Parlando con vecchie conoscenze, compagni di facoltà, osservo una varietà di scelte intraprese, legate dallo stesso filo dell’incertezza che oggi collega tutti. C’è chi abbandona gli studi con largo anticipo, per mancanza di stimoli o per desiderio di essere un po’ più indipendenti dai genitori e, un po’ come chi si butta dalla nave prima che essa sprofondi sull’oceano, trova un lavoro. C’è chi invece decide di proseguire gli studi, appoggiato da una famiglia che glielo consente, nella speranza che una specializzazione renda l’ingresso nel mondo del lavoro meno doloroso di quanto non lo sia oggi. E infine ci sono quelle persone, come me, abbandonate su un limbo: studi finiti ma nessun impiego. Anche temporaneo. Anche non attinente agli studi fatti.

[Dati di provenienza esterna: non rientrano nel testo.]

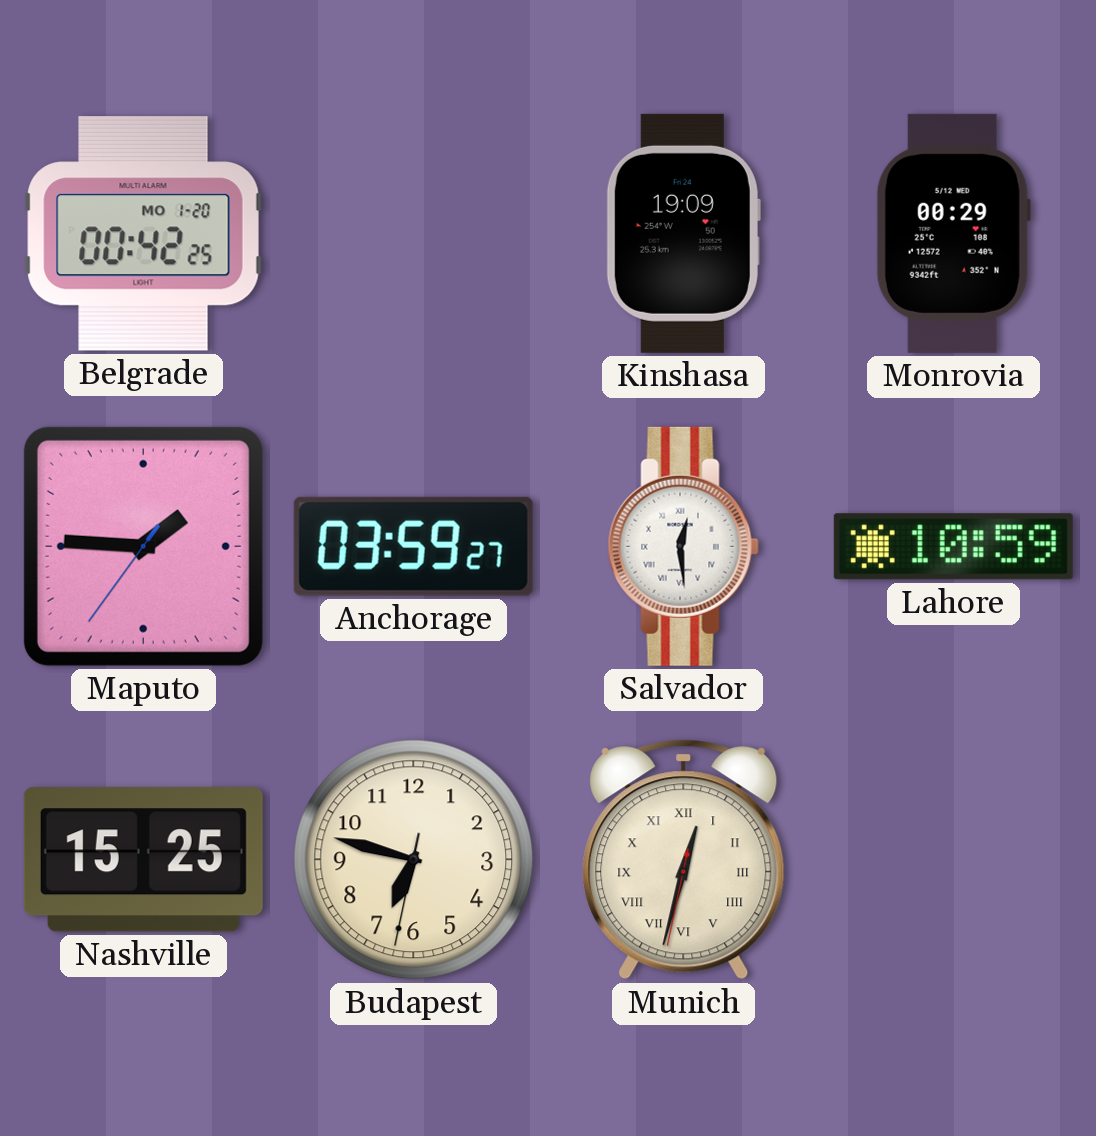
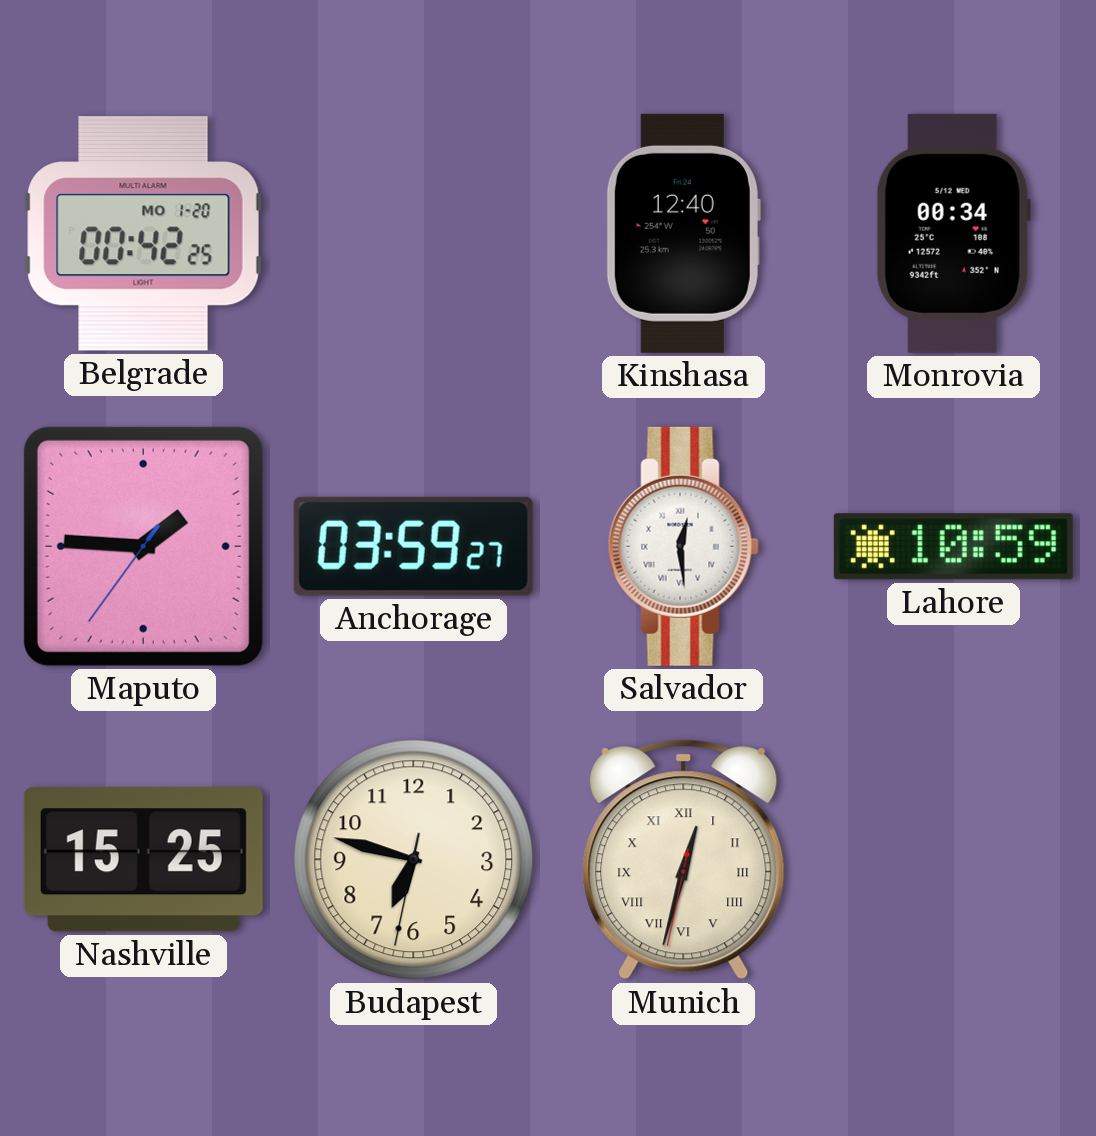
Kinshasa: 19:09 -> 12:40
Monrovia: 00:29 -> 00:34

Le cause di questo disastro da record sono molteplici. Prima di tutto, la crisi. Ma non solo. Mestieri che non vogliono più essere imparati, lavori che non sono considerati tali ma “lavoretti” per l’estate, per pagarsi le vacanze, per pagarsi lo smartphone. Ragazzi che scelgono indirizzi di studi poco richiesti dal sistema del lavoro, o indirizzi non adatti alle proprie capacità. Ragazzi che pur di trovare il lavoro dei propri sogni rimangono in attesa per mesi, anni. Ci troviamo in una situazione di sovraccarico di richieste di lavoro in alcuni settori, ad altri che scarseggiano a trovare candidati. «Va demolita ormai la vecchia divisione di lavoro di seria A e di serie B, la separazione tra lavoro intellettuale e lavoro manuale – dichiara l’Associazione degli Artigiani in un’intervista lasciata al TG2 – bisognerebbe far conoscere ai ragazzi altre opportunità di lavoro, che potrebbero tener testa alla crisi e svincolarli dal tunnel del precariato e della disoccupazione».

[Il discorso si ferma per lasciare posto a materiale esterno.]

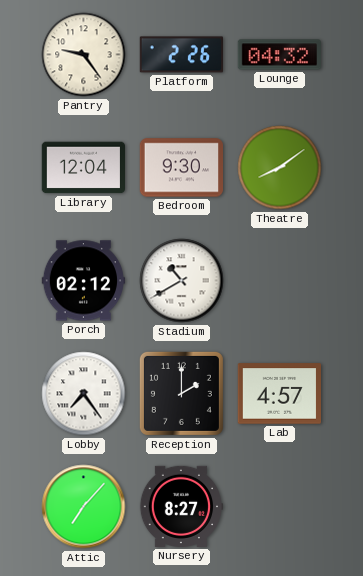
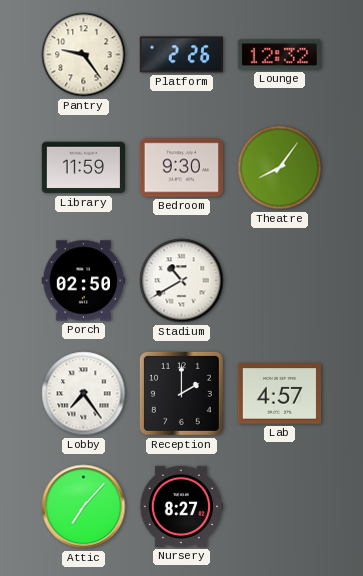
Lounge: 04:32 -> 12:32
Library: 12:04 -> 11:59
Theatre: 8:09 -> 8:06
Porch: 02:12 -> 02:50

Tutto qui? È davvero colpa dei giovani, un po’ bamboccioni e ambiziosi al tempo stesso? La risposta naturalmente è no. Le aziende non si tirano indietro. Avendo come scusante la crisi, comportarsi in modo non del tutto corretto nei confronti di ragazzi in cerca di una prima esperienza lavorativa è un dato di fatto: lavori malpagati – a 30, 60, addirittura 90 giorni fine lavoro, tramite voucher, in nero – o non pagati affatto; stage privi anche del più legittimo rimborso spese; contratti a chiamata, a progetto, o requisiti che lasciano perplessi chiunque legga un annuncio – “cercasi stagista con 5 anni di esperienza”. Complice chi, per bisogno o disperazione, accetta tutto questo per poter andare avanti.

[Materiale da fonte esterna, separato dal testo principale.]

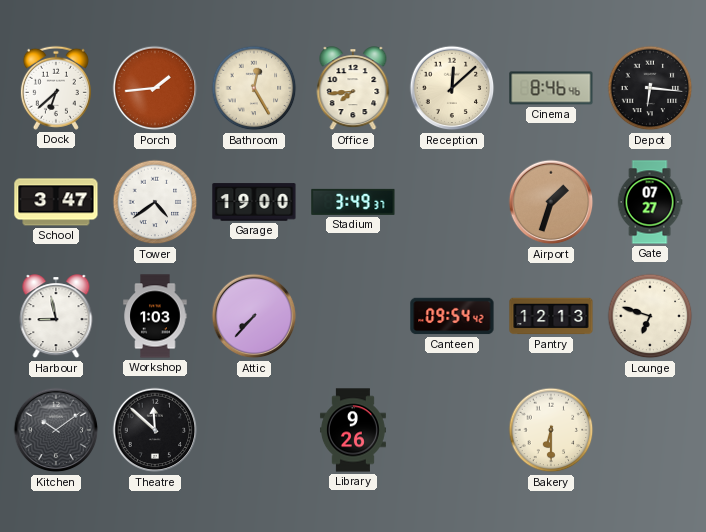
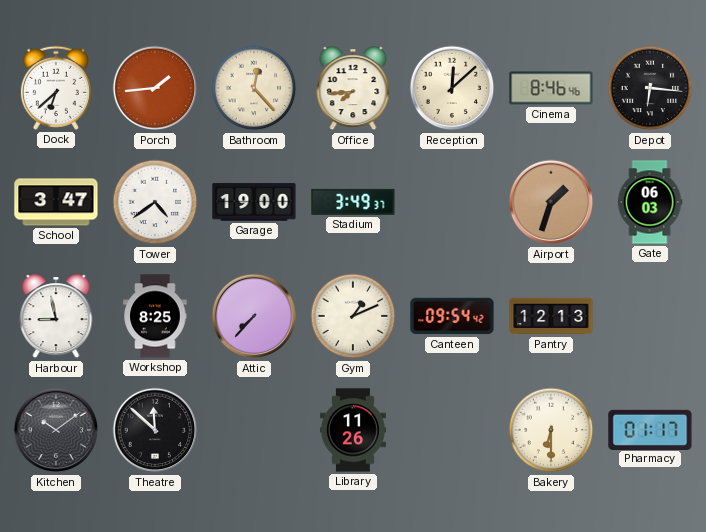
Bathroom: 12:25 -> 12:23
Gate: 07:27 -> 06:03
Workshop: 1:03 -> 8:25
Gym: none -> 1:11
Lounge: 6:48 -> none
Library: 9:26 -> 11:26
Pharmacy: none -> 01:17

Le previsioni della Commissione UE per il futuro non sono per niente incoraggianti: la percentuale di disoccupazione, non solo giovanile, continuerà a crescere. Solo nel 2014 si abbozzerà una piccola ripresa, a patto che il panorama economico dei Paesi membri più a rischio – Spagna, Grecia e noi – non cambi.

Nel frattempo molti giovani fanno le valigie e, approfittando di un volo low cost e qualche risparmio messo da parte, emigrano verso i paesi più benestanti del Nord Europa. Io invece sono ancora qui, perché voglio credere che prima o poi, con lo sforzo di tutti, questa crisi passerà.